Mobile manipulators are increasingly deployed in human-centered environments to perform tasks. While completing such tasks, they should also be able to communicate their intent to the people around them using expressive robot behaviors. Prior work on expressive robot behaviors has used preprogrammed or learning-from-demonstration- based expressive motions and large language model generated high-level interactions. The majority of these existing approaches have not considered human-robot interactions (HRI) where users may interrupt, modify, or redirect a robot's actions during task execution.

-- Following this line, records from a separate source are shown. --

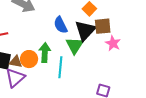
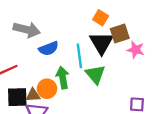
blue semicircle: (61, 25) -> (49, 49), moved, turned -72
green triangle: (75, 45) -> (95, 74), moved
cyan line: (60, 67) -> (79, 56), moved

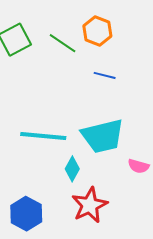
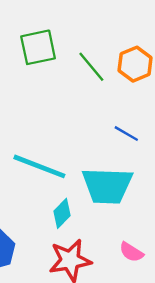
blue line: (105, 75) -> (126, 134), moved
pink semicircle: (138, 166) -> (131, 252), moved

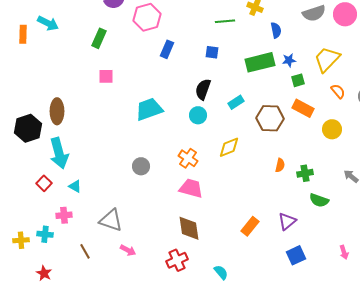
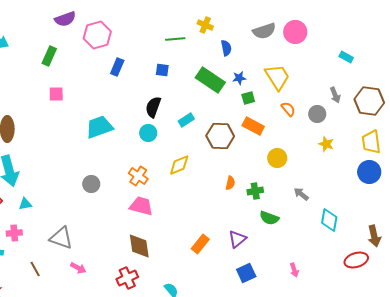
yellow trapezoid: (327, 59) -> (277, 77), turned 104
green rectangle: (260, 62) -> (210, 80), turned 48
yellow circle: (332, 129) -> (277, 158), moved
cyan triangle: (75, 186) -> (25, 204), turned -40

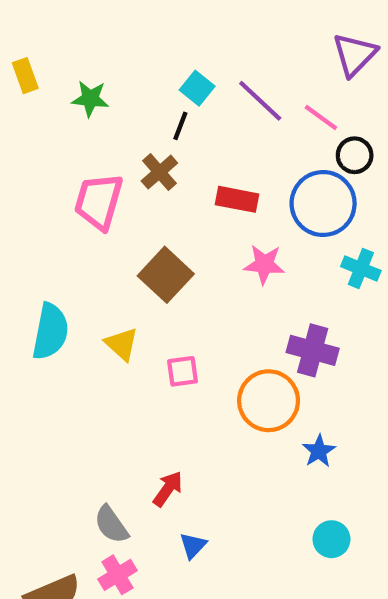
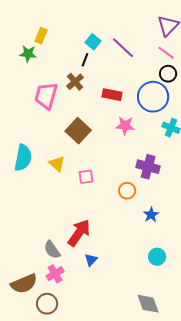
yellow rectangle: (25, 76) -> (41, 36), moved, turned 42
green star: (90, 99) -> (28, 54), moved
pink line: (321, 117) -> (166, 53), moved
orange circle: (269, 401) -> (127, 191), size x0.6
red arrow: (168, 489) -> (79, 233), size x1.6

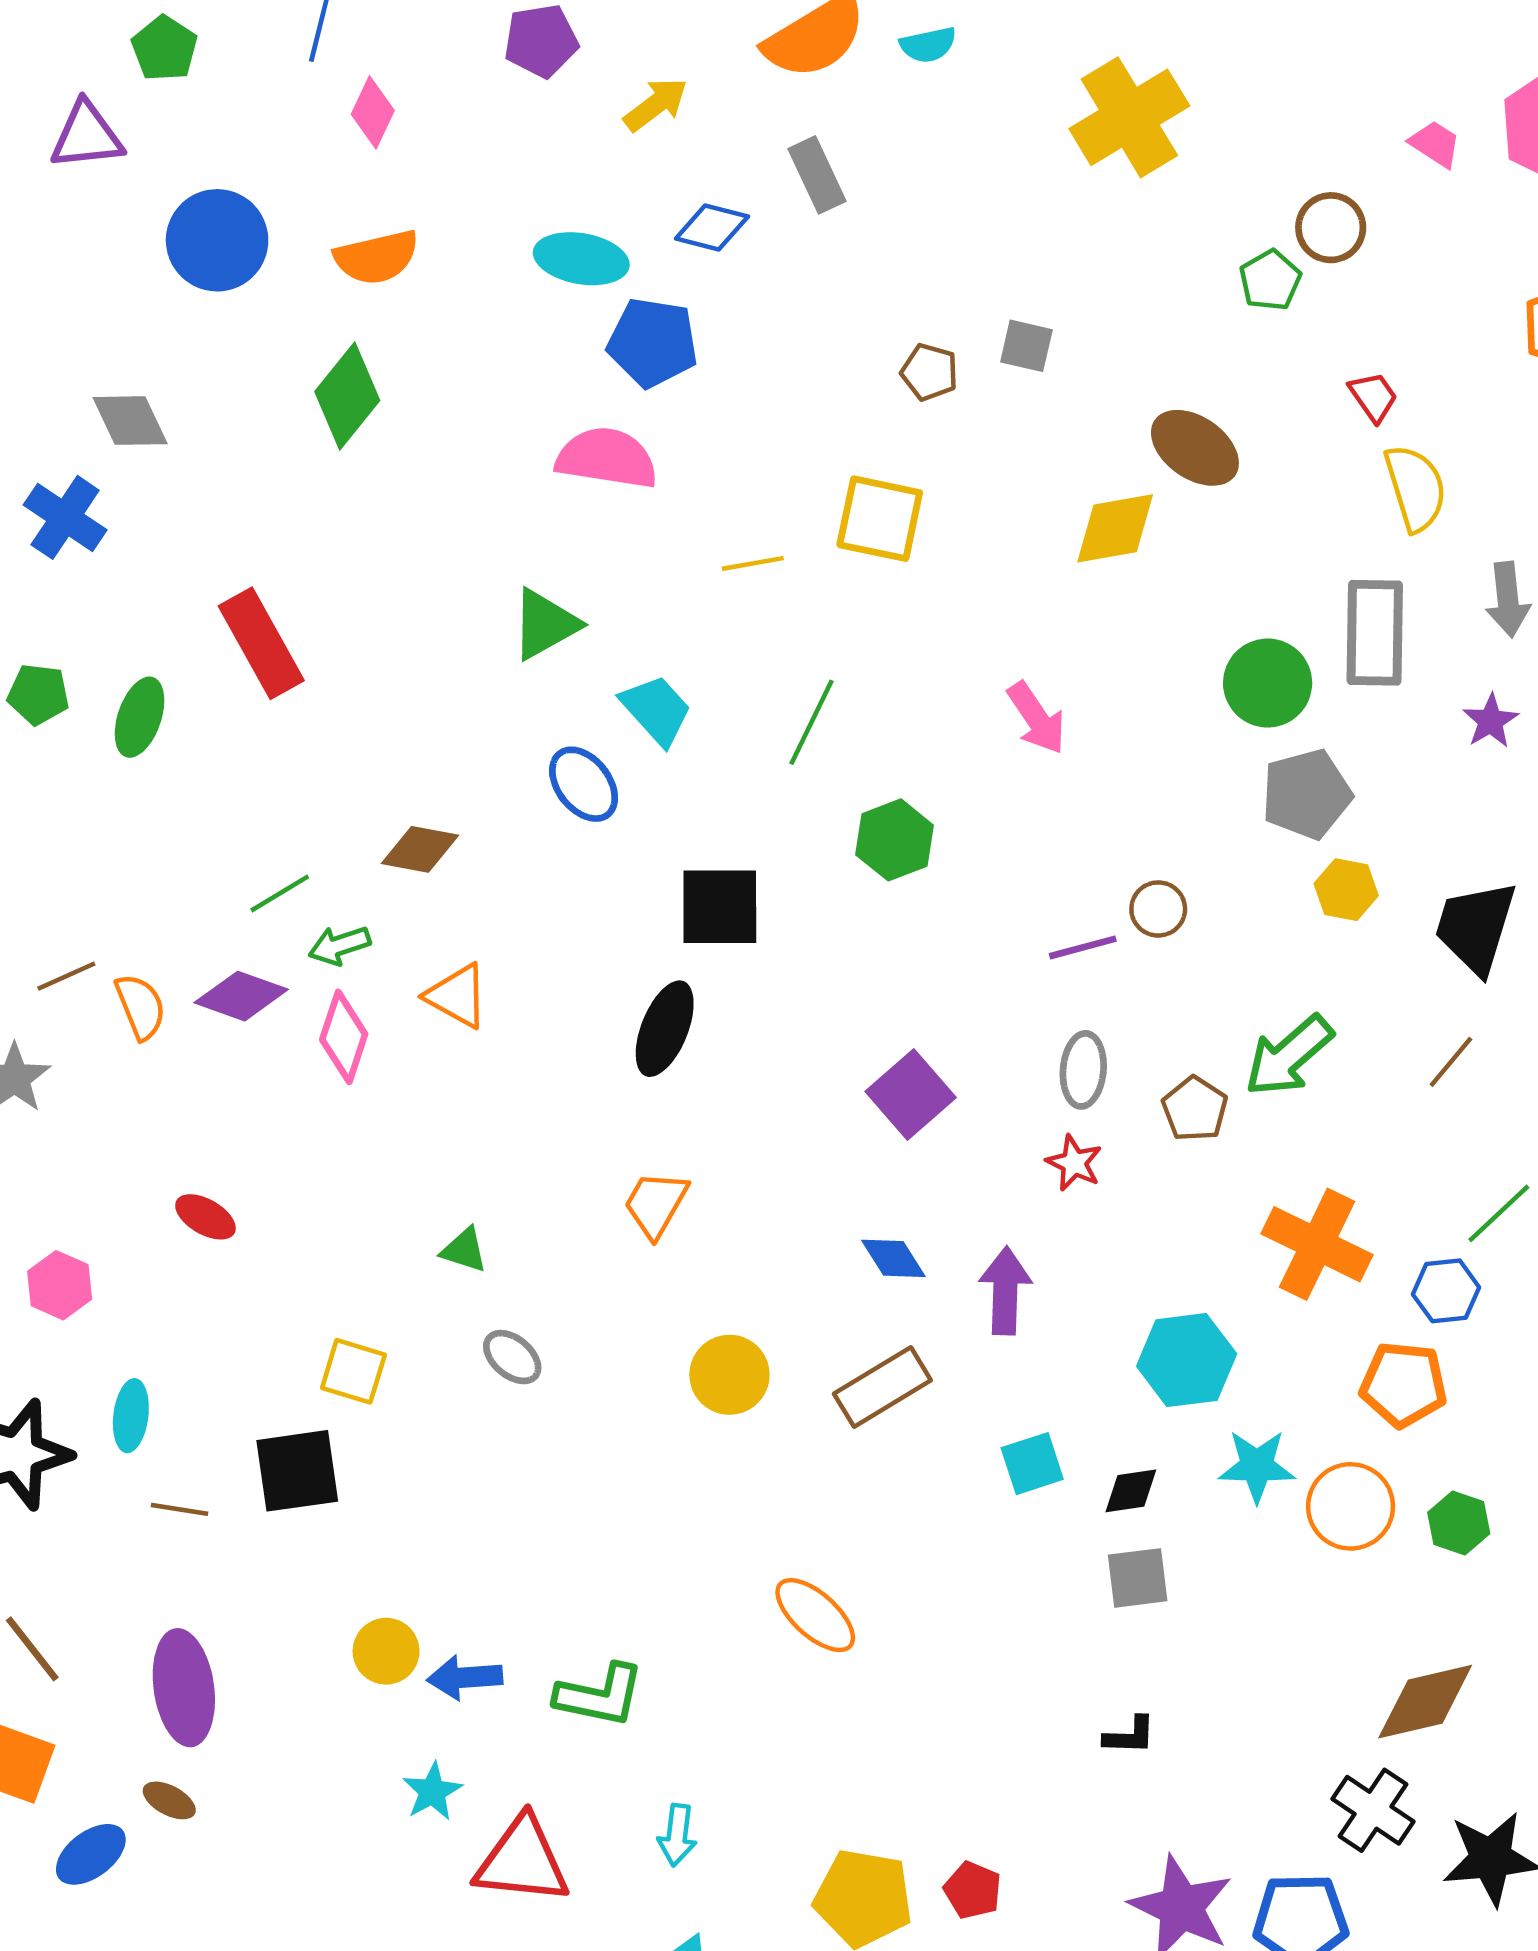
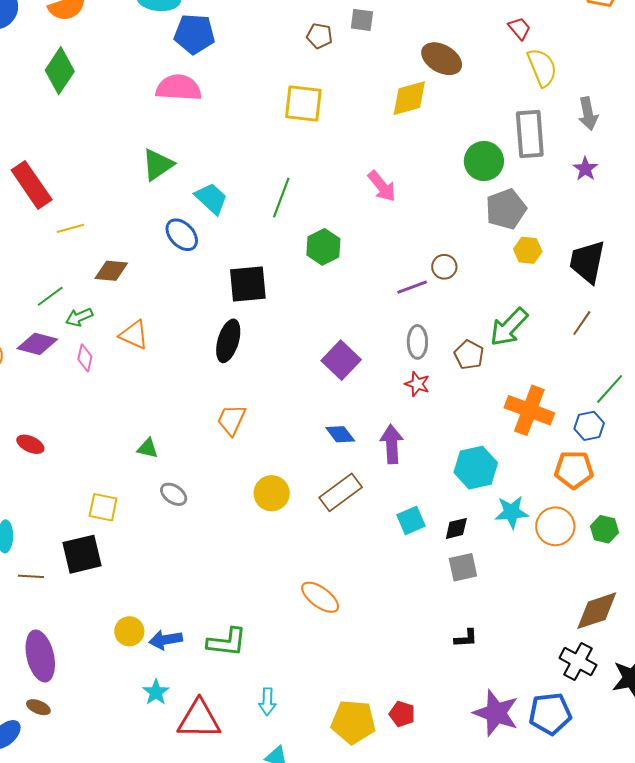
yellow line: (753, 563) -> (70, 228), moved
pink diamond: (344, 1037) -> (85, 358), size x0.7

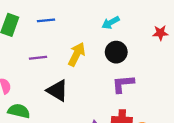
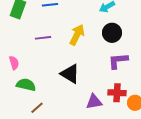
black triangle: (57, 91) -> (70, 74), moved

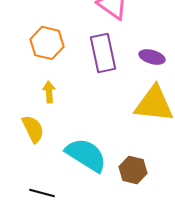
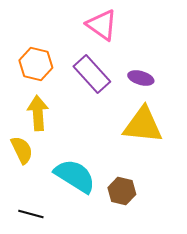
purple rectangle: (103, 53) -> (92, 74), turned -30
yellow arrow: (49, 92) -> (38, 113), size x1.6

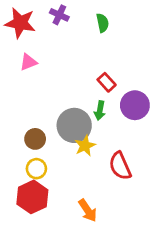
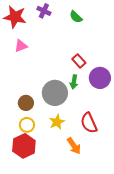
green semicircle: (103, 23) -> (76, 17), turned 144
yellow star: (85, 146) -> (57, 122), moved
orange arrow: (88, 210) -> (74, 146), moved

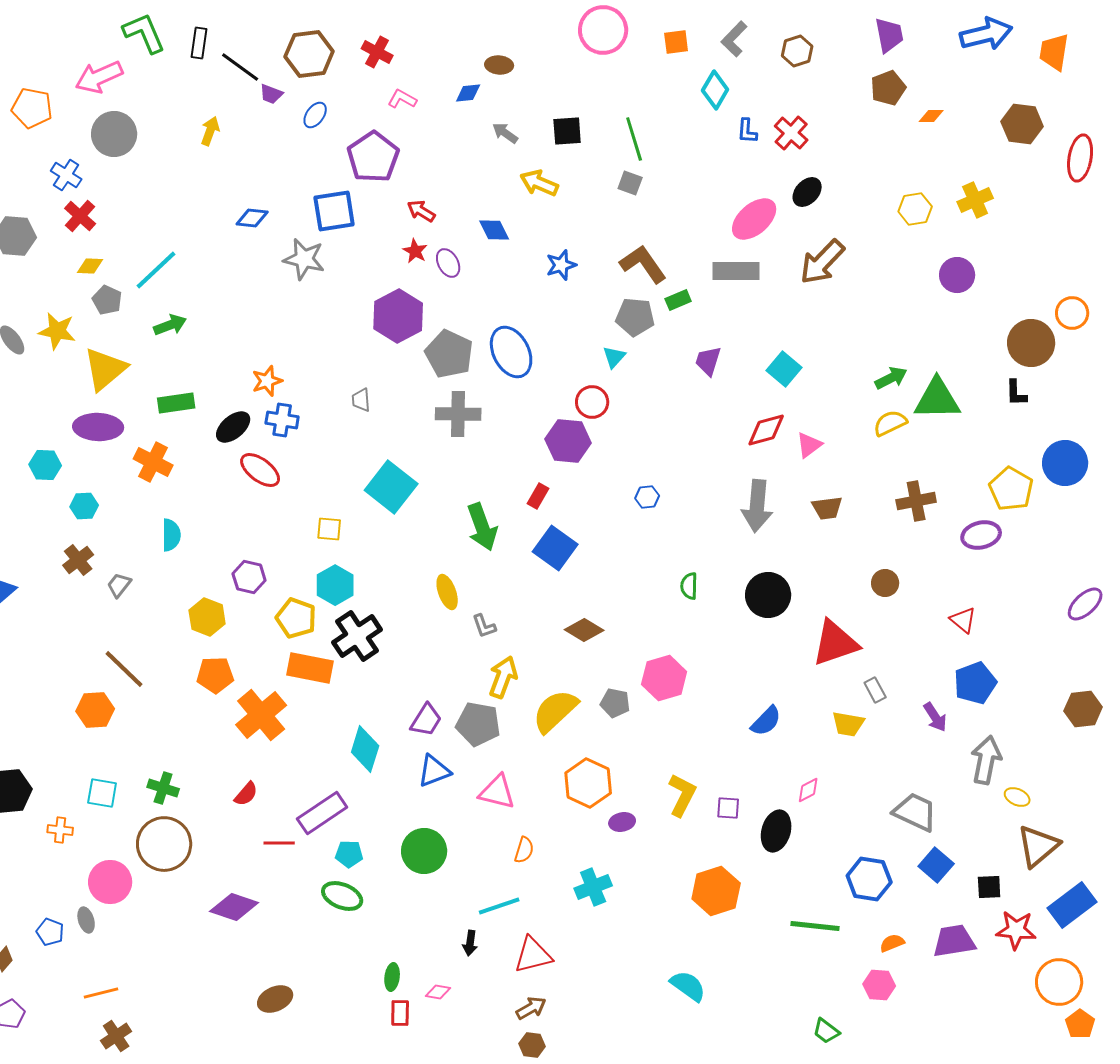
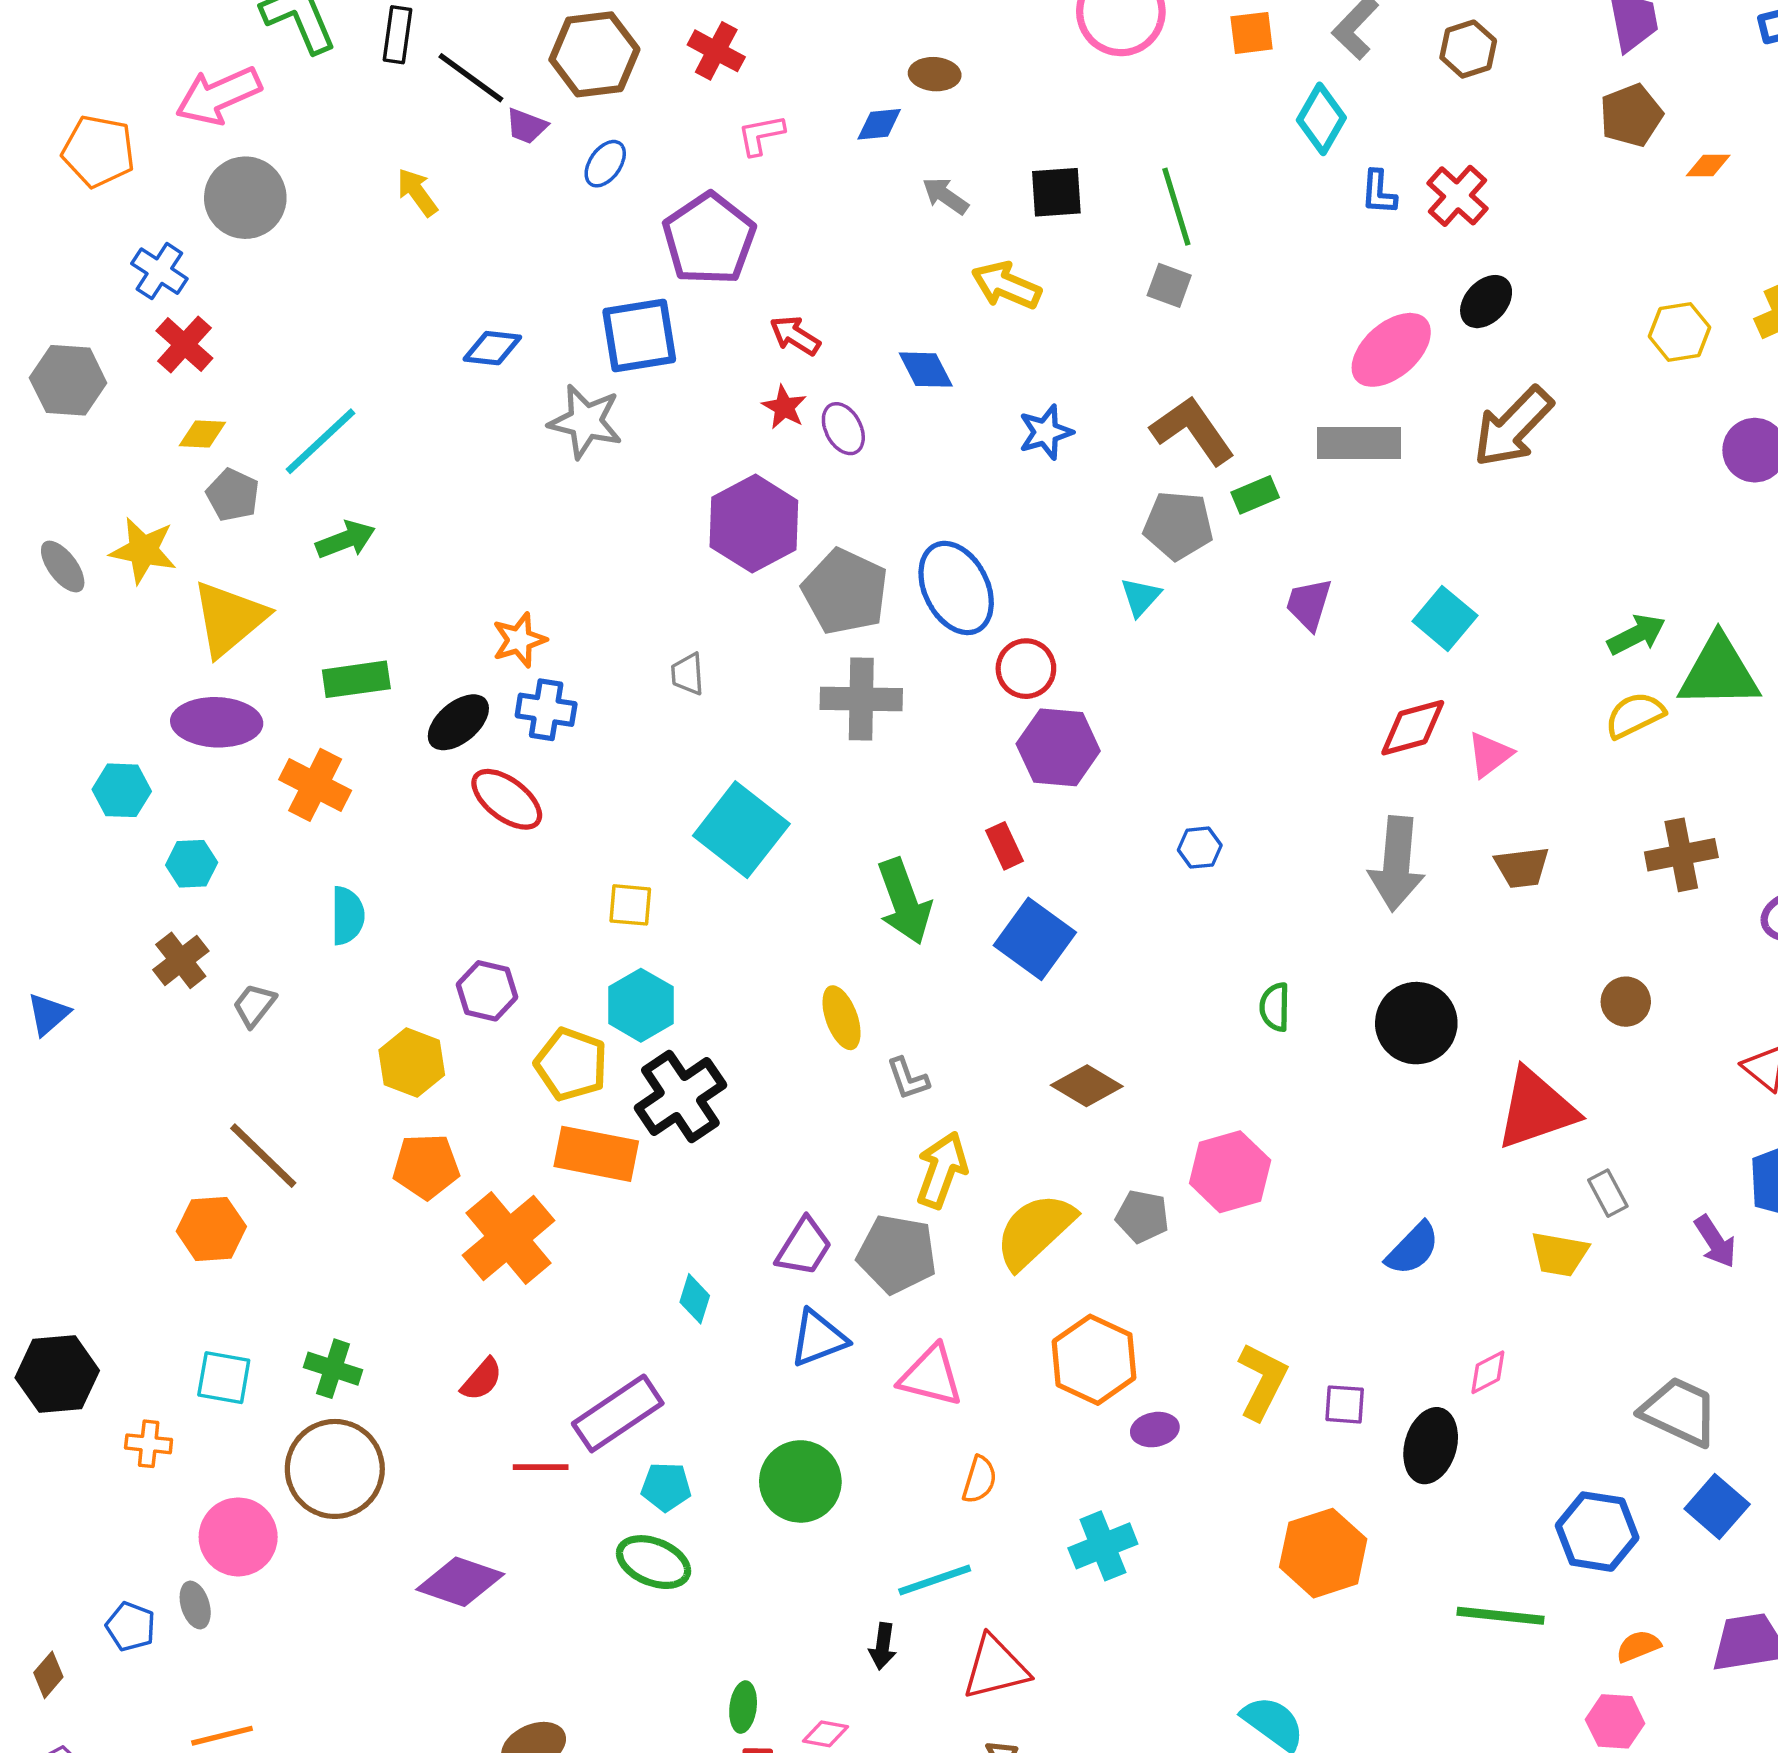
pink L-shape: (402, 99) -> (761, 135), turned -40
yellow arrow: (210, 131) -> (417, 192), turned -56
red circle: (592, 402) -> (1026, 669), moved
red rectangle: (538, 496) -> (1004, 846), turned -55
cyan diamond: (365, 749) -> (695, 1299), size x0.6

In this paper, we develop the novel ExpressMM framework that integrates a high-level language-guided planner based on a vision-language model for perception and conversational reasoning with a low-level vision-language-action policy to generate expressive robot behaviors during collaborative HRI tasks. Furthermore, ExpressMM supports interruptible interactions to accommodate updated or redirecting instructions by users. We demonstrate ExpressMM on a mobile manipulator assisting a human in a collaborative assembly scenario and conduct audience-based evaluation of live HRI demonstrations. Questionnaire results show that the ExpressMM-enabled expressive behaviors helped observers clearly interpret the robot's actions and intentions while supporting socially appropriate and understandable interactions. Participants also reported that the robot was useful for collaborative tasks and behaved in a predictable and safe manner during the demonstrations, fostering positive perceptions of the robot's usefulness, safety, and predictability during the collaborative tasks.